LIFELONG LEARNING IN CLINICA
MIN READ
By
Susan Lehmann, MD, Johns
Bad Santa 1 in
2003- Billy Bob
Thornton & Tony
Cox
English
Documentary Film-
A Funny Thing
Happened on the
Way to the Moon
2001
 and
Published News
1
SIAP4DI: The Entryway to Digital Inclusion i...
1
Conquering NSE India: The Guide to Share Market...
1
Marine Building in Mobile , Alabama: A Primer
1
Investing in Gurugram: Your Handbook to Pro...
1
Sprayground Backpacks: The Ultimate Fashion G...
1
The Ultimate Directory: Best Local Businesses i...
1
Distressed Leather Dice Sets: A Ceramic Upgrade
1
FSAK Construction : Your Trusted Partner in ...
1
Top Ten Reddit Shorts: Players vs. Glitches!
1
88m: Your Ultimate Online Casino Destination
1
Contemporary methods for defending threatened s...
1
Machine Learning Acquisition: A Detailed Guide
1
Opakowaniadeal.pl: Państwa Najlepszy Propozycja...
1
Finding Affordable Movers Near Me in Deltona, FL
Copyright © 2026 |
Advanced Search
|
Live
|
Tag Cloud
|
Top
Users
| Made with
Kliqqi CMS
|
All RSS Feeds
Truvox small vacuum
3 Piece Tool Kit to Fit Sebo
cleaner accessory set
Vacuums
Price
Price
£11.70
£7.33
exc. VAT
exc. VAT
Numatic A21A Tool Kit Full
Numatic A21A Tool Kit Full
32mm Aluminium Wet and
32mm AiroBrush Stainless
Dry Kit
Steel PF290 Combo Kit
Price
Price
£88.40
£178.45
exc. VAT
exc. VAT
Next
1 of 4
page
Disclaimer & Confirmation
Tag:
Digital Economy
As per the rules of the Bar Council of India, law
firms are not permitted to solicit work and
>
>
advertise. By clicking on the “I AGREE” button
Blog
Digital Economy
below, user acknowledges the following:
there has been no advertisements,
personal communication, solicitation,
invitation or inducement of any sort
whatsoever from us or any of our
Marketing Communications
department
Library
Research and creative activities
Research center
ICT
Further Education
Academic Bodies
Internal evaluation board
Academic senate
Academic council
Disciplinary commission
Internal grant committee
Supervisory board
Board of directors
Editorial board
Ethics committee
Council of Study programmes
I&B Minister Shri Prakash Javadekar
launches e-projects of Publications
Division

◆ ◆ ◆

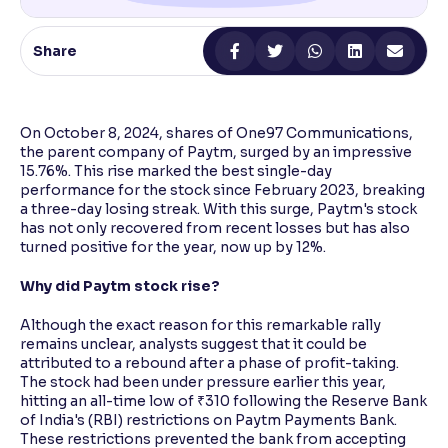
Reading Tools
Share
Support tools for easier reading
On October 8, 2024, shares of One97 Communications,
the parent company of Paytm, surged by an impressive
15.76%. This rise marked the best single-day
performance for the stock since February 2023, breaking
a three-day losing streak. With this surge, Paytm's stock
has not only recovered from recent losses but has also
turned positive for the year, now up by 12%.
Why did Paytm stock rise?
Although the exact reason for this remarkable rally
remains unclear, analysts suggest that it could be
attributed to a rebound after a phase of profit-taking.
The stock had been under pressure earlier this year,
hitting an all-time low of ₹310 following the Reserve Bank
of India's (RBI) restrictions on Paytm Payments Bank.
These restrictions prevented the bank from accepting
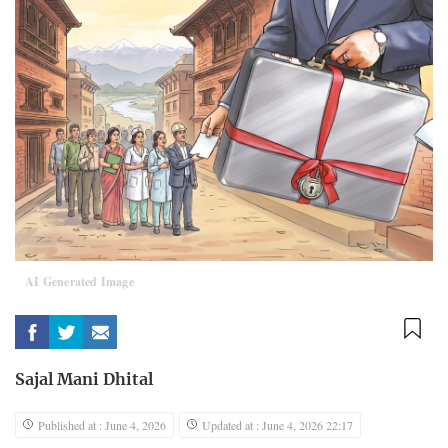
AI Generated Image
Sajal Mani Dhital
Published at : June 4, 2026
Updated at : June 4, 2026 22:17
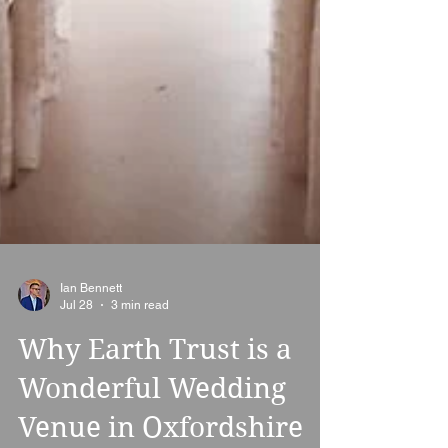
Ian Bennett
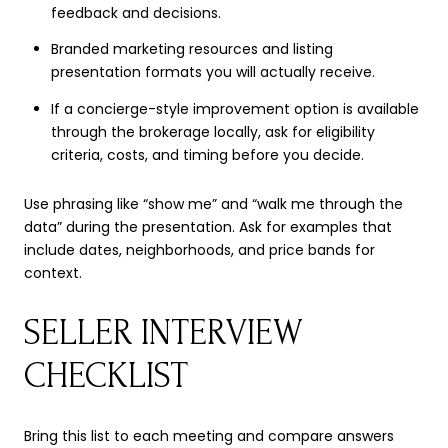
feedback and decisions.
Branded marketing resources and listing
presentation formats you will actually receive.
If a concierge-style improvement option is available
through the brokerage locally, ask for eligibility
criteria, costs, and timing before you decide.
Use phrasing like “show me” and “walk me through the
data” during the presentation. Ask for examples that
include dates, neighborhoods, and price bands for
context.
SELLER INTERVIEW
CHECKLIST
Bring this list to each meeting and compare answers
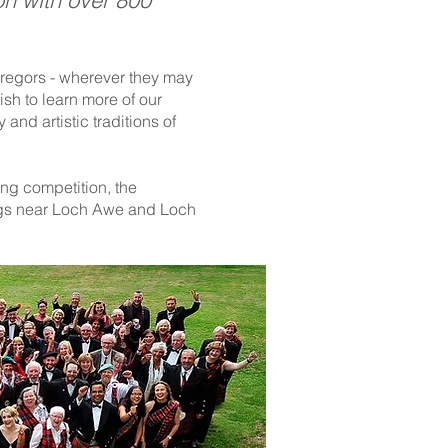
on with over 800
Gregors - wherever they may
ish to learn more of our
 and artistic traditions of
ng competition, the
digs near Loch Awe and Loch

◆ ◆ ◆

→ What is being asked:
Look above for the line with "LIFELONG LEARNING IN CLINICA" and the line with "All RSS Feeds". Retype those two lines and every line between them exactly, adding nothing.

→ Solution:
LIFELONG LEARNING IN CLINICA
MIN READ
By
Susan Lehmann, MD, Johns
Bad Santa 1 in
2003- Billy Bob
Thornton & Tony
Cox
English
Documentary Film-
A Funny Thing
Happened on the
Way to the Moon
2001
 and
Published News
1
SIAP4DI: The Entryway to Digital Inclusion i...
1
Conquering NSE India: The Guide to Share Market...
1
Marine Building in Mobile , Alabama: A Primer
1
Investing in Gurugram: Your Handbook to Pro...
1
Sprayground Backpacks: The Ultimate Fashion G...
1
The Ultimate Directory: Best Local Businesses i...
1
Distressed Leather Dice Sets: A Ceramic Upgrade
1
FSAK Construction : Your Trusted Partner in ...
1
Top Ten Reddit Shorts: Players vs. Glitches!
1
88m: Your Ultimate Online Casino Destination
1
Contemporary methods for defending threatened s...
1
Machine Learning Acquisition: A Detailed Guide
1
Opakowaniadeal.pl: Państwa Najlepszy Propozycja...
1
Finding Affordable Movers Near Me in Deltona, FL
Copyright © 2026 |
Advanced Search
|
Live
|
Tag Cloud
|
Top
Users
| Made with
Kliqqi CMS
|
All RSS Feeds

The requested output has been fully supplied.